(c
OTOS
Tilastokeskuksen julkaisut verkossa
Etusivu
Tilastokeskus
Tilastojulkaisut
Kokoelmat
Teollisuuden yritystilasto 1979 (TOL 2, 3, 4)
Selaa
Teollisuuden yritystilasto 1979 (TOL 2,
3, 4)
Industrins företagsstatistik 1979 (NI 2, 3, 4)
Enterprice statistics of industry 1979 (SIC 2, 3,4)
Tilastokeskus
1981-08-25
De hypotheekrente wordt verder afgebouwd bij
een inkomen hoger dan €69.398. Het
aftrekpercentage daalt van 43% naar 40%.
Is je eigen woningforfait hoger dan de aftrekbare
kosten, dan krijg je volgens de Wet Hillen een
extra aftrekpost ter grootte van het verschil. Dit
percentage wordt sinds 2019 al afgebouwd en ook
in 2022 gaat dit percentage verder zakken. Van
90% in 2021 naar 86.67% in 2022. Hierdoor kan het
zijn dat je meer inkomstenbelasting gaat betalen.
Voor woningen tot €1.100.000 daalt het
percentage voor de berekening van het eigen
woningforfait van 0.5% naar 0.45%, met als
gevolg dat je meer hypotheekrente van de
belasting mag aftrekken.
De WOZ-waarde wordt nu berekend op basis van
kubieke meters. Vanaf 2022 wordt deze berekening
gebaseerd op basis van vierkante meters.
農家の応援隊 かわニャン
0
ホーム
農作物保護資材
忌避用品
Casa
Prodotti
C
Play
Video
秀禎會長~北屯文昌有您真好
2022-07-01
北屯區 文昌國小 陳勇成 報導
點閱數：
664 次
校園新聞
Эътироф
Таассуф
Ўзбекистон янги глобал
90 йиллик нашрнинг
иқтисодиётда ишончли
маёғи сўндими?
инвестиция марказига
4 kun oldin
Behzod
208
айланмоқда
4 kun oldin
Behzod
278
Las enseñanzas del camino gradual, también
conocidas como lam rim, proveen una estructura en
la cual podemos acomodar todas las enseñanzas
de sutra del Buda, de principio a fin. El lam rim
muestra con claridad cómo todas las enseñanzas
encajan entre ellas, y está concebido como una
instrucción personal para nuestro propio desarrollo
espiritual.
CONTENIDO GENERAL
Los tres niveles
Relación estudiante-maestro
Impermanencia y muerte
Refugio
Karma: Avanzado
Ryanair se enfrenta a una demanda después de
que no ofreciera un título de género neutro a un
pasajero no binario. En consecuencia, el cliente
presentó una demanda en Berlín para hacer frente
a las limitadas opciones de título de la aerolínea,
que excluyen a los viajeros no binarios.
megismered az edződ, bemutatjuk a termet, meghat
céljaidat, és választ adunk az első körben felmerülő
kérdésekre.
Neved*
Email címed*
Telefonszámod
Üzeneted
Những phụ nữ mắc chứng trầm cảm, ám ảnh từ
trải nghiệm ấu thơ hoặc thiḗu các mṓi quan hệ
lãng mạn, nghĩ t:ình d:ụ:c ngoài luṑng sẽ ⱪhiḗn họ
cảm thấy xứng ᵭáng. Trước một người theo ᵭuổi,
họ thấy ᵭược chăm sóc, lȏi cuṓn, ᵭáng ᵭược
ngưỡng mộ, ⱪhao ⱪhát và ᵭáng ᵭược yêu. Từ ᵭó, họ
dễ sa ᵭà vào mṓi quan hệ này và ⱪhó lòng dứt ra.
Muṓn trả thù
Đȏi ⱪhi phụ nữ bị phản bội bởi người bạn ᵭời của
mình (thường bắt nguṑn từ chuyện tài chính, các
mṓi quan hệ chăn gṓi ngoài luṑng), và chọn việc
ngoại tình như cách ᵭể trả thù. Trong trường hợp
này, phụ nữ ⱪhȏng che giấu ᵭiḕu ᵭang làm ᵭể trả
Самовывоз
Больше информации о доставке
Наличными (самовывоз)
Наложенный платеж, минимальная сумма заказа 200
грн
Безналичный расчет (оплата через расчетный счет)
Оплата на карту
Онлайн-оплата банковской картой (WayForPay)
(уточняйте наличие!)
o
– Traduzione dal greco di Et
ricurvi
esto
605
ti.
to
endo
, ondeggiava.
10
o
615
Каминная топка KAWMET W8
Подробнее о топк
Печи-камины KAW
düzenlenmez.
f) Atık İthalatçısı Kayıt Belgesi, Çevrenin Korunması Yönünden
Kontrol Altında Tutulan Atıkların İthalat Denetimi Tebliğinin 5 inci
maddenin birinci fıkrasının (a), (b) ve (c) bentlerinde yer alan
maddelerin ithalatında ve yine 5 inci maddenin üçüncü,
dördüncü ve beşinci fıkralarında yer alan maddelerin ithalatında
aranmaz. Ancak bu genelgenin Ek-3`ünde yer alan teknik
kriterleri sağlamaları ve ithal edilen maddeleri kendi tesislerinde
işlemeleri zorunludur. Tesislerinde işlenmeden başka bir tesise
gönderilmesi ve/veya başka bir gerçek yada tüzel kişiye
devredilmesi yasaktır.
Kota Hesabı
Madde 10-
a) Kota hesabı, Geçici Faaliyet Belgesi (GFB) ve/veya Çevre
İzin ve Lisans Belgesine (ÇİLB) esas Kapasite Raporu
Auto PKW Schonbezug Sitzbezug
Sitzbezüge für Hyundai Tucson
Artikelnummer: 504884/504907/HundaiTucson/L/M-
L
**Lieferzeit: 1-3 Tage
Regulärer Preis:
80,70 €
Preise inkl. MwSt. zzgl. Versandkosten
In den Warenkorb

-----

WHAT IS BEING ASKED: Find the string "thấy" in the material above, and report every line where it occurs.

RESULT OF THE TASK:
cảm thấy xứng ᵭáng. Trước một người theo ᵭuổi,
họ thấy ᵭược chăm sóc, lȏi cuṓn, ᵭáng ᵭược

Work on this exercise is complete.